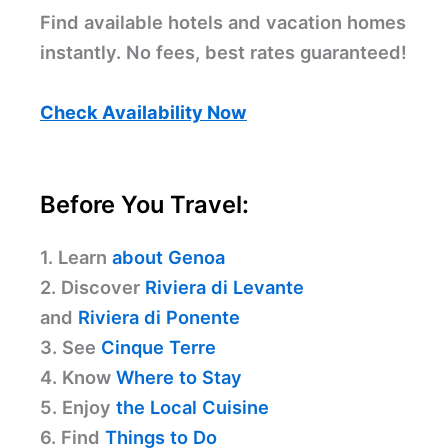
Find available hotels and vacation homes
instantly. No fees, best rates guaranteed!
Check Availability Now
Before You Travel:
1. Learn
about Genoa
2. Discover
Riviera di Levante
and
Riviera di Ponente
3. See
Cinque Terre
4. Know
Where to Stay
5. Enjoy
the Local Cuisine
6. Find
Things to Do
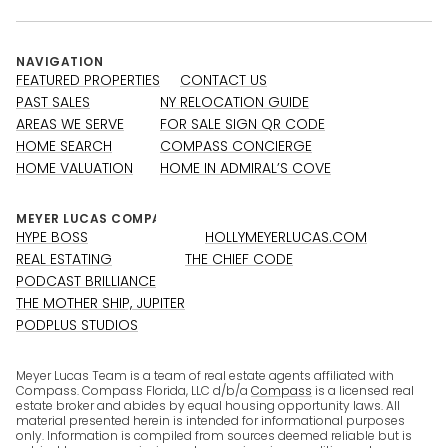
NAVIGATION
FEATURED PROPERTIES
CONTACT US
PAST SALES
NY RELOCATION GUIDE
AREAS WE SERVE
FOR SALE SIGN QR CODE
HOME SEARCH
COMPASS CONCIERGE
HOME VALUATION
HOME IN ADMIRAL’S COVE
HYPE BOSS
HOLLYMEYERLUCAS.COM
REAL ESTATING
THE CHIEF CODE
PODCAST BRILLIANCE
THE MOTHER SHIP, JUPITER
PODPLUS STUDIOS
Meyer Lucas Team is a team of real estate agents affiliated with
Compass. Compass Florida, LLC d/b/a
Compass
is a licensed real
estate broker and abides by equal housing opportunity laws. All
material presented herein is intended for informational purposes
only. Information is compiled from sources deemed reliable but is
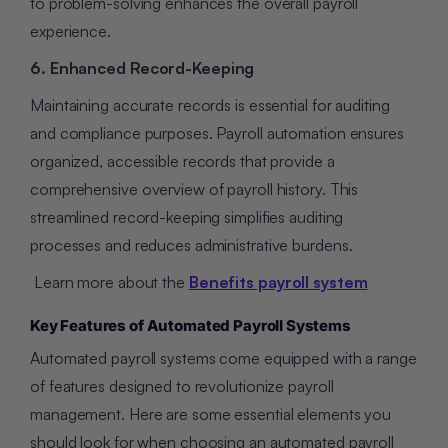
to problem-solving enhances the overall payroll
experience.
6. Enhanced Record-Keeping
Maintaining accurate records is essential for auditing
and compliance purposes. Payroll automation ensures
organized, accessible records that provide a
comprehensive overview of payroll history. This
streamlined record-keeping simplifies auditing
processes and reduces administrative burdens.
Learn more about the
Benefits payroll system
Key Features of Automated Payroll Systems
Automated payroll systems come equipped with a range
of features designed to revolutionize payroll
management. Here are some essential elements you
should look for when choosing an automated payroll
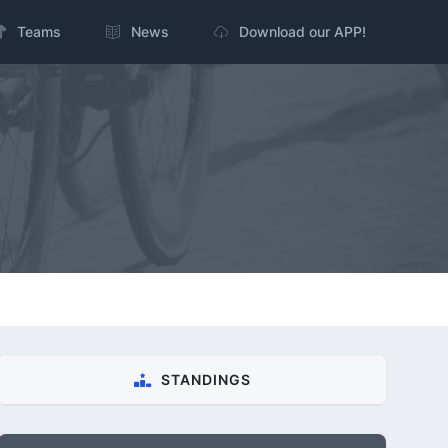
Teams
News
Download our APP!
STANDINGS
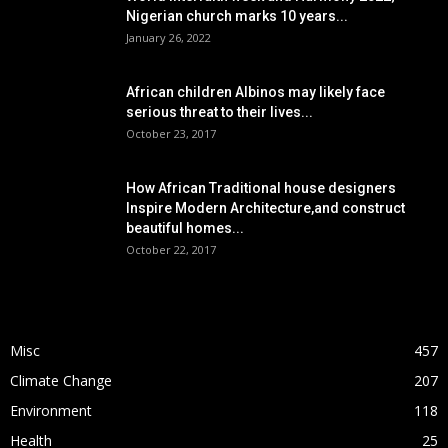
Nigerian church marks 10 years...
January 26, 2022
African children Albinos may likely face
serious threat to their lives...
October 23, 2017
How African Traditional house designers
Inspire Modern Architecture,and construct
beautiful homes...
October 22, 2017
POPULAR CATEGORY
Misc
457
Climate Change
207
Environment
118
Health
25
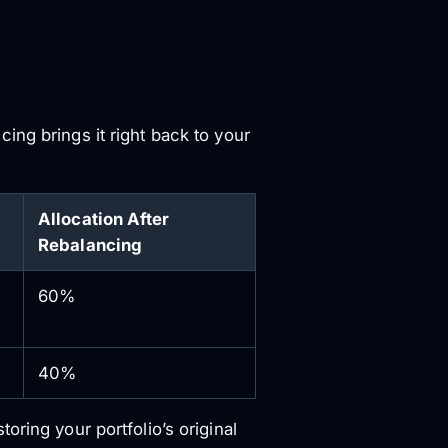
ing brings it right back to your
Allocation After
Rebalancing
60%
40%
ring your portfolio’s original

■ ■ ■ ■

- **To do**
Give the records again exactly, minus the pictures.

- **Written reply**
Find available hotels and vacation homes
instantly. No fees, best rates guaranteed!
Check Availability Now
Before You Travel:
1. Learn
about Genoa
2. Discover
Riviera di Levante
and
Riviera di Ponente
3. See
Cinque Terre
4. Know
Where to Stay
5. Enjoy
the Local Cuisine
6. Find
Things to Do
NAVIGATION
FEATURED PROPERTIES
CONTACT US
PAST SALES
NY RELOCATION GUIDE
AREAS WE SERVE
FOR SALE SIGN QR CODE
HOME SEARCH
COMPASS CONCIERGE
HOME VALUATION
HOME IN ADMIRAL’S COVE
HYPE BOSS
HOLLYMEYERLUCAS.COM
REAL ESTATING
THE CHIEF CODE
PODCAST BRILLIANCE
THE MOTHER SHIP, JUPITER
PODPLUS STUDIOS
Meyer Lucas Team is a team of real estate agents affiliated with
Compass. Compass Florida, LLC d/b/a
Compass
is a licensed real
estate broker and abides by equal housing opportunity laws. All
material presented herein is intended for informational purposes
only. Information is compiled from sources deemed reliable but is
to problem-solving enhances the overall payroll
experience.
6. Enhanced Record-Keeping
Maintaining accurate records is essential for auditing
and compliance purposes. Payroll automation ensures
organized, accessible records that provide a
comprehensive overview of payroll history. This
streamlined record-keeping simplifies auditing
processes and reduces administrative burdens.
Learn more about the
Benefits payroll system
Key Features of Automated Payroll Systems
Automated payroll systems come equipped with a range
of features designed to revolutionize payroll
management. Here are some essential elements you
should look for when choosing an automated payroll
Teams
News
Download our APP!
STANDINGS
Nigerian church marks 10 years...
January 26, 2022
African children Albinos may likely face
serious threat to their lives...
October 23, 2017
How African Traditional house designers
Inspire Modern Architecture,and construct
beautiful homes...
October 22, 2017
POPULAR CATEGORY
Misc
457
Climate Change
207
Environment
118
Health
25
ing brings it right back to your
Allocation After
Rebalancing
60%
40%
ring your portfolio’s original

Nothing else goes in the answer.